Der EuGH-Generalanwalt vergleicht die Situation mit dem Kauf von Büchern einer politischen Persönlichkeit, bestimmten Kleidungsstücken oder Erotikartikeln. Der Erwerb dieser Produkte kann Rückschlüsse auf eine politische Meinung, religiöse Überzeugung oder sexuelle Orientierung geben. Er weist darauf hin, dass bei einer derart engen Auslegung des Begriffs der besonderen Kategorien von Daten große Teile des Onlinehandels unter die Regelung des Art. 9 Abs. 2 DSGVO fallen würde. Man müsse daher prüfen, ob die Daten nur potentiell Daten besonderer Kategorien sind oder ein Mindestmaß an Gewissheit für diese Qualifizierung aufweisen.

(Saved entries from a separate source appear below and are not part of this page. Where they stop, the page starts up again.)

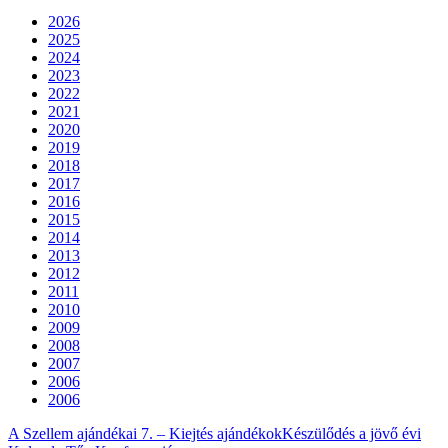
2026
2025
2024
2023
2022
2021
2020
2019
2018
2017
2016
2015
2014
2013
2012
2011
2010
2009
2008
2007
2006
2006
A Szellem ajándékai 7. – Kiejtés ajándékok
Készülődés a jövő évi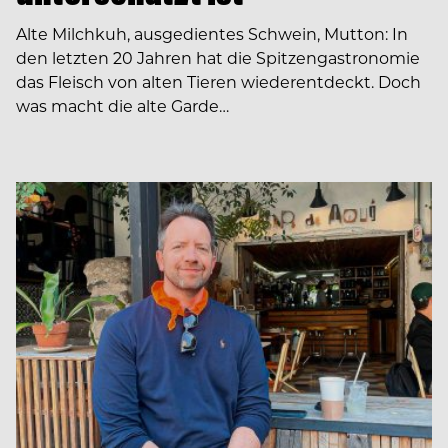
Alte Milchkuh, ausgedientes Schwein, Mutton: In
den letzten 20 Jahren hat die Spitzengastronomie
das Fleisch von alten Tieren wiederentdeckt. Doch
was macht die alte Garde…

Es hänge vom Kontext der Datenerhebung und der Art und Weise der Datenverarbeitung ab, ob diese Qualifizierung vorliege oder nicht. Zuletzt warnt Szpunar, dass eine enge Auslegung des Begriffs „Gesundheitsdaten“ dazu führen kann, dass sogar mehr sensible Daten offengelegt werden. Bei dem Erfordernis einer Einwilligung könnte es dazu führen, dass der Käufer die Identität des Endnutzers des Produkts offenbaren müsste. Damit wären klare Rückschlüsse auf den Gesundheitszustand dieser Person möglich als wie bisher nur hypothetische.
Die Urteile des EuGH und des BGH bleiben abzuwarten. Wir werden über die höchst relevante Entscheidung selbstverständlich berichten.